**Dataset records:**
---------------

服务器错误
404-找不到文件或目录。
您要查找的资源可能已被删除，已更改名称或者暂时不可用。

---------------

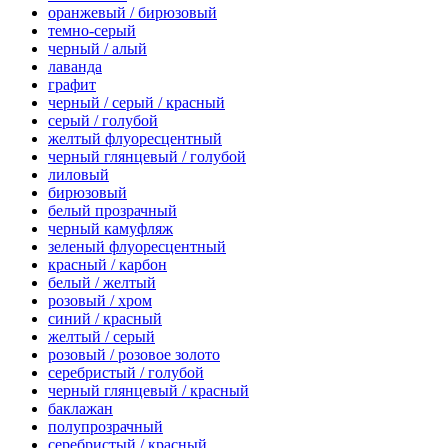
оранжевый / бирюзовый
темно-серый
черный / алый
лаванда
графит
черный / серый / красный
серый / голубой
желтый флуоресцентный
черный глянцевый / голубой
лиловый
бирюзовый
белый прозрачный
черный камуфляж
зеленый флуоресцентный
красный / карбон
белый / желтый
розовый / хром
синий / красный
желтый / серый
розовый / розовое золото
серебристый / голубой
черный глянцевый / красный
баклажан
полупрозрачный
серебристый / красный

---------------

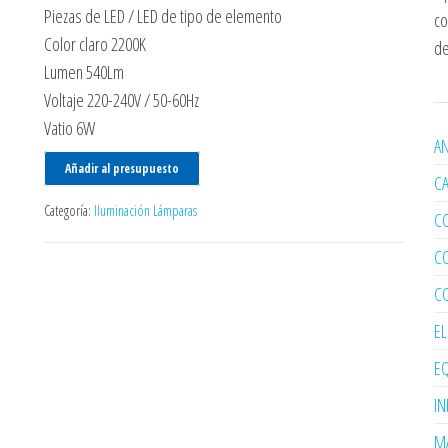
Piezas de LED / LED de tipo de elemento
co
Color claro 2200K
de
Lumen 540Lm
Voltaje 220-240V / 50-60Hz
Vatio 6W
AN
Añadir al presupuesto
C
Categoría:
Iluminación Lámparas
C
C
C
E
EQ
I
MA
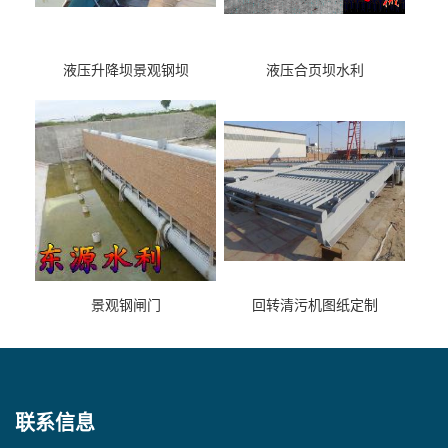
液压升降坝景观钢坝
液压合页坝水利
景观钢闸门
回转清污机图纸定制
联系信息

---------------

**Work task:** Reproduce each line of the records in which the string "желтый" appears.

**Task solution:**
желтый флуоресцентный
белый / желтый
желтый / серый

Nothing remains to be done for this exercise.